On the advice of Arthur Curtiss James, Douglas attended Amherst College, where he joined Alpha Delta Phi and was involved in both athletics and student government. Though he did not take his coursework seriously at first, his performance improved after taking a course in logic from the college president, Alexander Meiklejohn, and graduated cum laude in 1916 with a degree in economics.

After his graduation, Douglas enrolled at Massachusetts Institute of Technology, where he took courses in preparation for a career as a mining engineer. When the United States joined the First World War, Douglas volunteered for service, receiving a commission as a Second Lieutenant in July 1917. Initially assigned to the field artillery, he later served as an assistant to General Henry A. Greene, the commander of the 91st Infantry Division and was promoted to First Lieutenant in the spring of 1918. Deployed to France in the summer of 1918, he served as an assistant G-3 in the operations branch of division headquarters, where he directed communications. He experienced action at Saint-Mihiel and in the Meuse-Argonne Offensive and received the Belgian Croix de Guerre for heroism.

Upon his discharge in February 1919, Douglas returned to Jerome, Arizona, where he renewed his acquaintance with Margaret "Peggy" Zinsser, with whom he soon fell in love. The following year he taught at Amherst (where he worked as a teaching assistant to Ernest Barker and R. H. Tawney) and Hackley School. After marrying Peggy on June 18, 1921, the young couple moved to Jerome, where Lewis took a job at his father's United Verde Extension mine.
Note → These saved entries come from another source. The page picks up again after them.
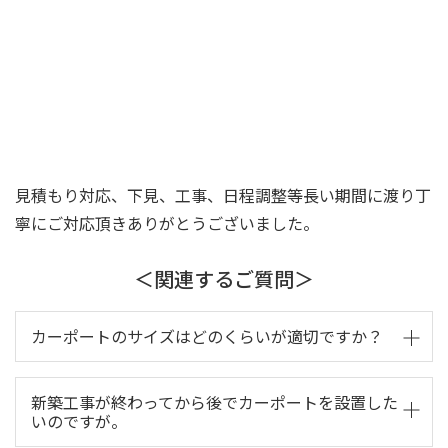
見積もり対応、下見、工事、日程調整等長い期間に渡り丁
寧にご対応頂きありがとうございました。
＜関連するご質問＞
カーポートのサイズはどのくらいが適切ですか？
カーポートのサイズは、駐車する車の大きさに合わせ
新築工事が終わってから後でカーポートを設置した
て選びましょう。車両の全長、全幅、全高に加えて、
いのですが。
余裕を持ったサイズを選ぶのがおすすめです。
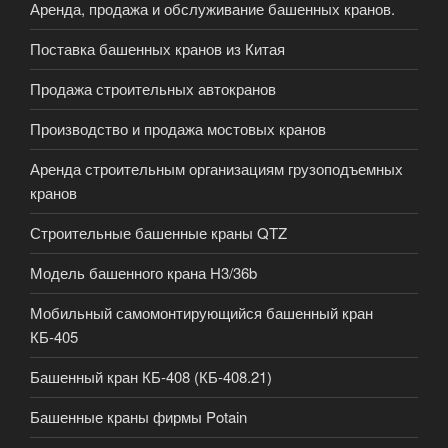
Аренда, продажа и обслуживание башенных кранов.
Поставка башенных кранов из Китая
Продажа строительных автокранов
Производство и продажа мостовых кранов
Аренда строительным организациям грузоподъемных
кранов
Строительные башенные краны QTZ
Модель башенного крана H3/36b
Мобильный самомонтирующийся башенный кран
КБ-405
Башенный кран КБ-408 (КБ-408.21)
Башенные краны фирмы Potain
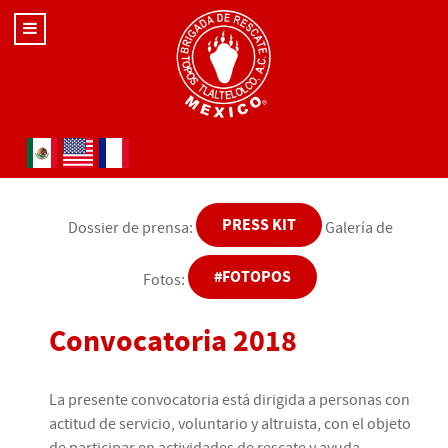
Seleccione su idioma
PRESS KIT
Dossier de prensa:
Galería de
#FOTOPOS
Fotos:
Convocatoria 2018
La presente convocatoria está dirigida a personas con
actitud de servicio, voluntario y altruista, con el objeto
In the summer of 1922, Douglas agreed to run as a candidate for one of the Jerome area's seats in the Arizona State House of Representatives. Though lacking political experience, his wealth, family name, and record of war service were decisive factors in his favor, as he won both a contested primary and the subsequent general election. Douglas served a single two-year term in the state legislature. A conservative Democrat, Douglas advocated fiscal responsibility and opposed labor legislation. He also objected to the recently signed Colorado River Compact, and proposed an amendment empowering the state to tax electricity produced within its borders.
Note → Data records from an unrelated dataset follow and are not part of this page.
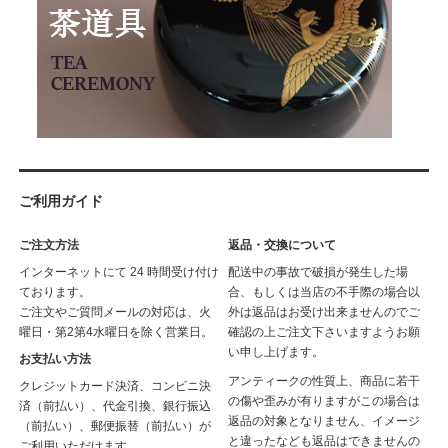
ご利用ガイド
ご注文方法
返品・交換について
インターネットにて 24 時間受け付け
配送中の事故で破損が発生した場
ております。
合、もしくは当店の不手際の場合以
ご注文やご質問メールの対応は、火
外は返品はお受け出来ませんのでご
曜日・第2第4水曜日を除く営業日。
確認の上ご注文下さいますようお願
い申し上げます。
お支払い方法
アンティークの性質上、商品に若干
クレジットカード決済、コンビニ決
の傷や歪みが有りますがこの場合は
済（前払い）、代金引換、銀行振込
返品の対象となりません、イメージ
（前払い）、郵便振替（前払い）が
と違ったなども返品はできませんの
ご利用いただけます。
Though some newspapers anticipated that he would seek election to the state senate in 1924, Douglas declined to run for any public office, pursuing a number of business ventures instead. When Carl Hayden, Arizona's lone Congressman, announced that he would challenge the state's incumbent junior senator, Ralph H. Cameron, in 1926, Douglas decided to enter the race to succeed Hayden. Once again benefiting from his family's wealth, name recognition and war record, and enjoying the support of the state's Democratic press, he easily bested five rivals for the Democratic nomination before defeating his Republican challenger in the general election by nearly 20,000 votes.

Douglas served as Arizona's Congressman from the 70th through the 73rd Congress. He sat on the Committee on Irrigation and Reclamation and the Committee on Public Lands, and got along well with most of his colleagues. Though a Democrat, he often voted with Republicans and gained a reputation as a man of principle. During the Great Depression he adhered to the economic orthodoxy of his time, arguing that low tariffs and a balanced federal budget were essential requirements for an economic recovery. Douglas was also an opponent of the bonus bill sought by unemployed veterans, and he was attacked harshly as a result of his position on it.